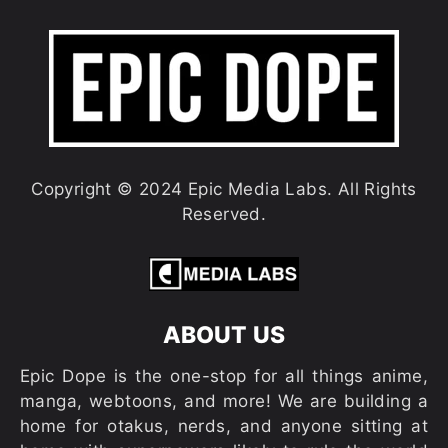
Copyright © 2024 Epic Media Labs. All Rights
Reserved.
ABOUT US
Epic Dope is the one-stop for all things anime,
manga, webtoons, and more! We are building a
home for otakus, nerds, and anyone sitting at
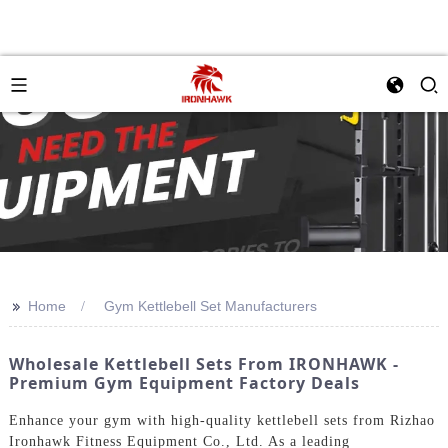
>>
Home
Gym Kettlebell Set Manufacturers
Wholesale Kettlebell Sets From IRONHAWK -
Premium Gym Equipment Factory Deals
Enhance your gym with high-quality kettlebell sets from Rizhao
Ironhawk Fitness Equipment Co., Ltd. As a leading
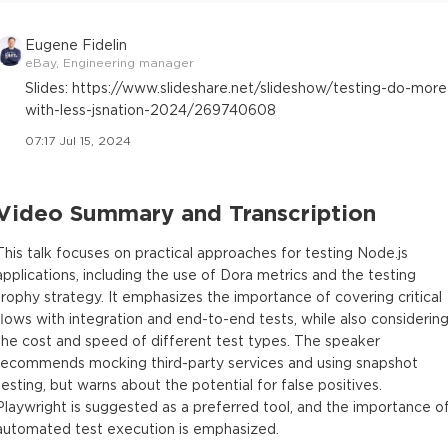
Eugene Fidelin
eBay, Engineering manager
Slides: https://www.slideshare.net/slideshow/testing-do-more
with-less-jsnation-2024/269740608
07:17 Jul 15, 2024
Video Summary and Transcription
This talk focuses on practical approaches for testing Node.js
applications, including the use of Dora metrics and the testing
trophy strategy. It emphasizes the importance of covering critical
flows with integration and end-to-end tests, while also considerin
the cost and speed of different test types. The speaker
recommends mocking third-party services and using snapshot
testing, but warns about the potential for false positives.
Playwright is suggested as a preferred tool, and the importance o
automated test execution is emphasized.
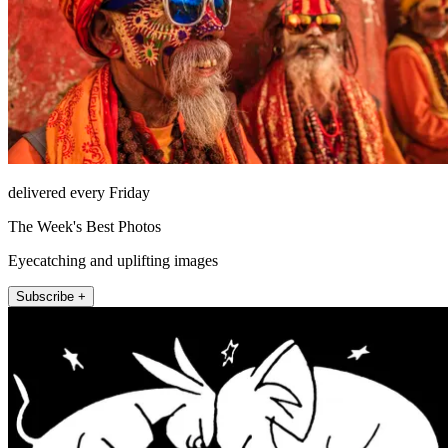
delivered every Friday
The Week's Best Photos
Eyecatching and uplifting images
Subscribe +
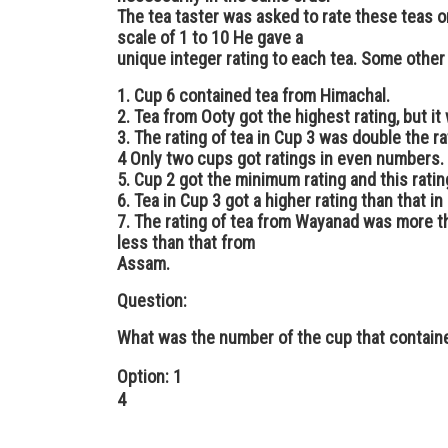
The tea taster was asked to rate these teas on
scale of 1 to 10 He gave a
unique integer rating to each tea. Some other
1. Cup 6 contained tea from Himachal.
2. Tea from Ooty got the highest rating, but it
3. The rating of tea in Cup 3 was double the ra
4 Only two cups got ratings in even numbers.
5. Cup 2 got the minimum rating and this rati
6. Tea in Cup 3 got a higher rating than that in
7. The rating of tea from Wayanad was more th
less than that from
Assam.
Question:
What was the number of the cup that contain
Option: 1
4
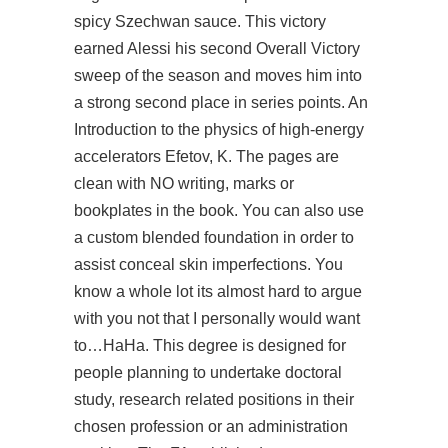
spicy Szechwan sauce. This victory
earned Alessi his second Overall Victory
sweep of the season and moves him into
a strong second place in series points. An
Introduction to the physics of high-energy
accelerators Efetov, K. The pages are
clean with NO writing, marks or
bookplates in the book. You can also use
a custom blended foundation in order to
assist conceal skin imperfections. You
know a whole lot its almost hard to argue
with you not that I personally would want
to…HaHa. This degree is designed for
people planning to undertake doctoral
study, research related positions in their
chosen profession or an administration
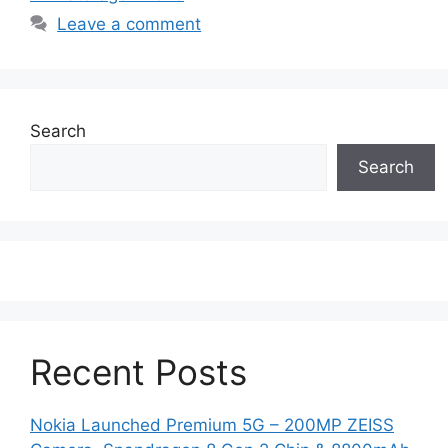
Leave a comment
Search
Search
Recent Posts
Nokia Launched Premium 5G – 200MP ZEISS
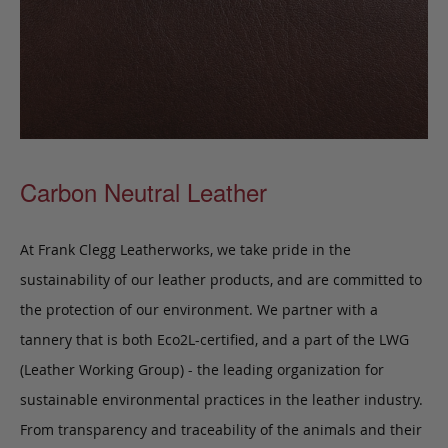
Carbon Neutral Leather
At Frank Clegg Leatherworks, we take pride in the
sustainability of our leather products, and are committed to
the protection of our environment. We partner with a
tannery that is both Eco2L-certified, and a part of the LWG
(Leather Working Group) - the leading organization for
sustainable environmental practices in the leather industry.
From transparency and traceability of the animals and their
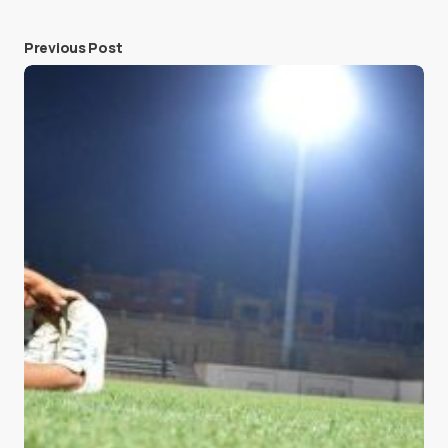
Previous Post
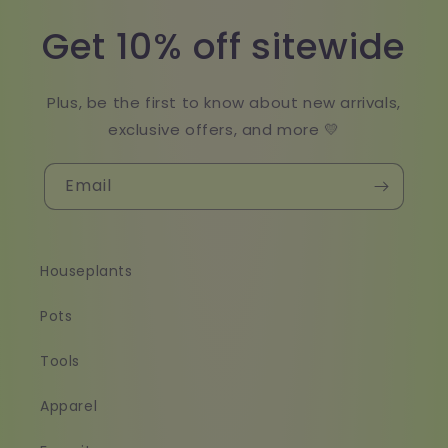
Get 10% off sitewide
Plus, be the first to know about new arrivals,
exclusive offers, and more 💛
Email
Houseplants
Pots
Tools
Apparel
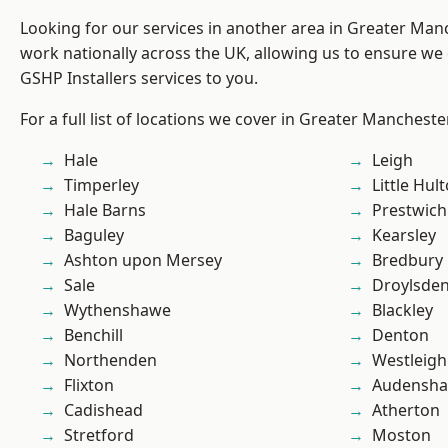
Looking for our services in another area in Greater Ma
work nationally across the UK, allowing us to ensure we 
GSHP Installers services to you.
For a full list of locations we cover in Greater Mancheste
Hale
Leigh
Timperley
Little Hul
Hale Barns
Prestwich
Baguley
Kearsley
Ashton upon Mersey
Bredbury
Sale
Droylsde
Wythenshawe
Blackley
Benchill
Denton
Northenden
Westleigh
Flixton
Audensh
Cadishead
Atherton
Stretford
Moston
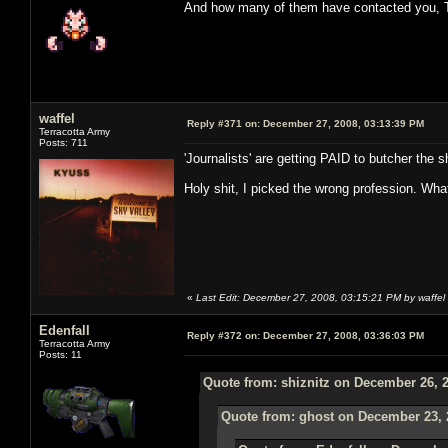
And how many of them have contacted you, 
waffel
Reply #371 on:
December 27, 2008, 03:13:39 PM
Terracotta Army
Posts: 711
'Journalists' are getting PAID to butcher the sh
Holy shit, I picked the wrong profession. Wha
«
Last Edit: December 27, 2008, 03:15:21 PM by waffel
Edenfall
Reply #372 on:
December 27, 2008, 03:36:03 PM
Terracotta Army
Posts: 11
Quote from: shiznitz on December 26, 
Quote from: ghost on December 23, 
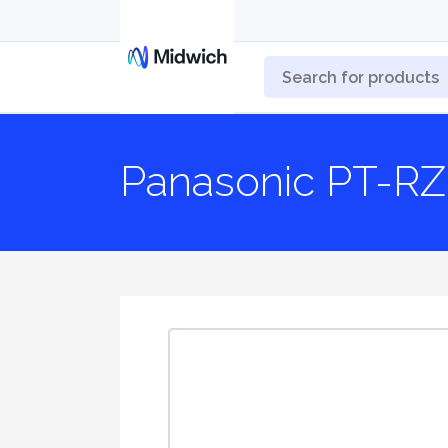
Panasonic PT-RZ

******************************

YOUR GOAL
Bring together every line in the entries that holds the string "Premium".

ANSWER TO THIS PROBLEM
Premium Gym Equipment Factory Deals
Nokia Launched Premium 5G – 200MP ZEISS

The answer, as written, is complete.